Since John and I were considering trying the Iowa Gulch side for Mt Sherman, or hiking Quandary, I booked a room at the charming "Leadville Country Inn" in...well...Leadville. However, I soon learned that Independence Pass was closed (which negated getting to Quandary from Leadville...or so I mistakenly thought) and that the Iowa Gulch approach to Mt Sherman could have more avalanche danger. Given the above, we opted to do Sherman from the Fourmile Creek approach...near Fairplay...not Leadville. So much for trying to book a room near the trailhead. Turns out we only saved maybe 15 min from our usual drive from Colorado Springs...and I later remembered that the Quandary East slopes trailhead was off HOOSIER Pass and not INDEPENDENCE Pass...ah well, the stay at the B&B was nice....
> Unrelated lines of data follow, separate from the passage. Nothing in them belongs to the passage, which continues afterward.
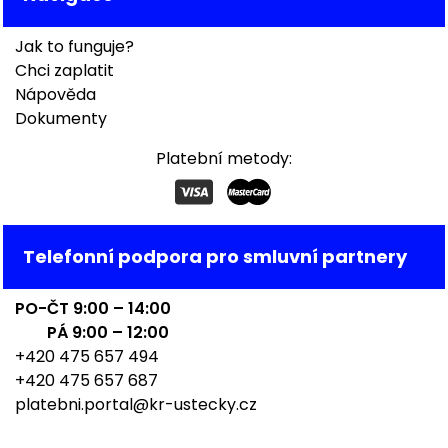
Jak to funguje?
Chci zaplatit
Nápověda
Dokumenty
Platební metody:
Telefonní podpora pro smluvní partnery
PO-ČT 9:00 – 14:00
PÁ 9:00 – 12:00
+420 475 657 494
+420 475 657 687
platebni.portal@kr-ustecky.cz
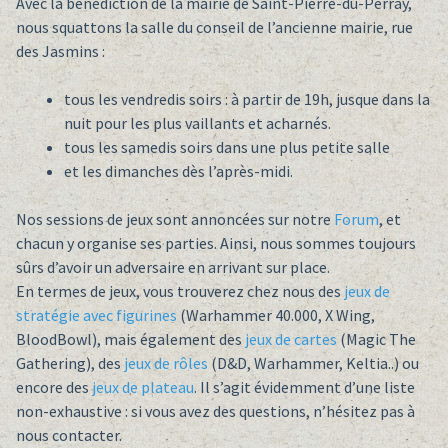
Avec la bénédiction de la mairie de Saint-Pierre-du-Perray,
nous squattons la salle du conseil de l’ancienne mairie, rue
des Jasmins :
tous les vendredis soirs : à partir de 19h, jusque dans la
nuit pour les plus vaillants et acharnés.
tous les samedis soirs dans une plus petite salle
et les dimanches dès l’après-midi.
Nos sessions de jeux sont annoncées sur notre
Forum
, et
chacun y organise ses parties. Ainsi, nous sommes toujours
sûrs d’avoir un adversaire en arrivant sur place.
En termes de jeux, vous trouverez chez nous des
jeux de
stratégie avec figurines
(Warhammer 40.000, X Wing,
BloodBowl), mais également des
jeux de cartes
(Magic The
Gathering), des
jeux de rôles
(D&D, Warhammer, Keltia..) ou
encore des
jeux de plateau
. Il s’agit évidemment d’une liste
non-exhaustive : si vous avez des questions, n’hésitez pas à
nous contacter.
Sunday morning we got up as planned, but somehow ended up getting out of Leadville MUCH later than scheduled (7:51a to be exact). We wanted to get an early start since we had no idea how close we could get to the trailhead. We found CR 18 without issue and headed towards the Old Leavick town site. The road to Leavick was in great shape, nicely grated and we didn't hit any significant snow on the road for the first 8.5 mi. We parked about a mile shy of Leavick as there was ~8 in of snow on the road by then and my tires just plain sucked on my Jeep Liberty. Which was fine as I wanted to start lower and make it an official 14er anyway. :)
We put on our warmest clothes, donned our snowshoes, and left our crampons in the car. I had forgotten my gaitors, but had sort of a built in gaitor in my board pants and thought I'd be ok. At 9:31a, we headed up the road. We hiked in the shadows of the mountains and had a headwind which made it a bit cold, but soon we were in the sun and we started getting too warm. However, everytime I took off my mittens and jacket, the cold wind would kick up and I'd end up just putting them right back on....
Most of the road to the Dauntless mine and even beyond was bare with patchy snow so, we secured our snowshoes on our packs, glibly patted ourselves on the back for not taking our crampons, and just hiked in boots.
When we arrived at the standard route to ascend the ridge, there looked to be quite a bit of possible-avalanche-looking-kinda-snow on the slope so, we headed further towards the summit where there was little snow, and made the long, arduous, ascent towards the ridge there. Ugh, it wasn't easy. Still had that pesky headwind, talus, and some fairly steep icey snow (and I left my crampons in the car...because why?). It felt like I wasn't making any progress, but we slowly got there.
When we reached the ridge we were rewarded with incredible views, deeper snow, and a monstrously strong wind from the other side of the mountain. The cross wind made it quite the battle to move forward or to even breathe at times. On 3 occasions I was pushed so hard into the rocks that it caused me to fall and worried I might get blown off balance and fall over the side of the ridge. John at one point jumped up and the wind moved him about 6" sideways. I avoided walking on top of the ridge and kept a tight grip on my ice axe. Bring it on wind.... Obviously nothing dramatic happened, lest I be famous in the paper right now. John and I found a little rock cove and put on our balaclavas and goggles and moved on.
Snow started to get in my boots from the heel, but it wasn't bad and we seemed to be only about 100 feet from the summit so, I didn't stop to dig it out. John was ahead of me when he stopped, pointed to the summit and doused my hopes by simply shaking his head "no". I knew that he was saying "that's not the summit"...crud! I think there were 3 false summits altogether from where we came up, I don't know for sure...I was bent on making certain I wouldn't be fooled again and stopped looking. ;)
Then, as though on cue, the wind calmed a bit as we came up on the "real" summit and we were able to enjoy a leisurely visit on the summit. We took a few photos, ate, and headed down.
The trip down went fairly quickly. We fought the wind again on the ridge and my feet were starting to get cold from the snow in my boot, but were able to glissade on a few "safe" sections which added to the experience.
After a bit, my feet started to really get cold, then the snow started melting in my boot. Thank goodness I had extra socks in my backpack. I changed socks twice, plus used a toe warmer. Note to self: do not forget gaitors again.
We found a few other sections to glissade down and then made a quick trip down the road.
We headed out, spruced up a bit and met friends in Denver for a pre holiday gathering.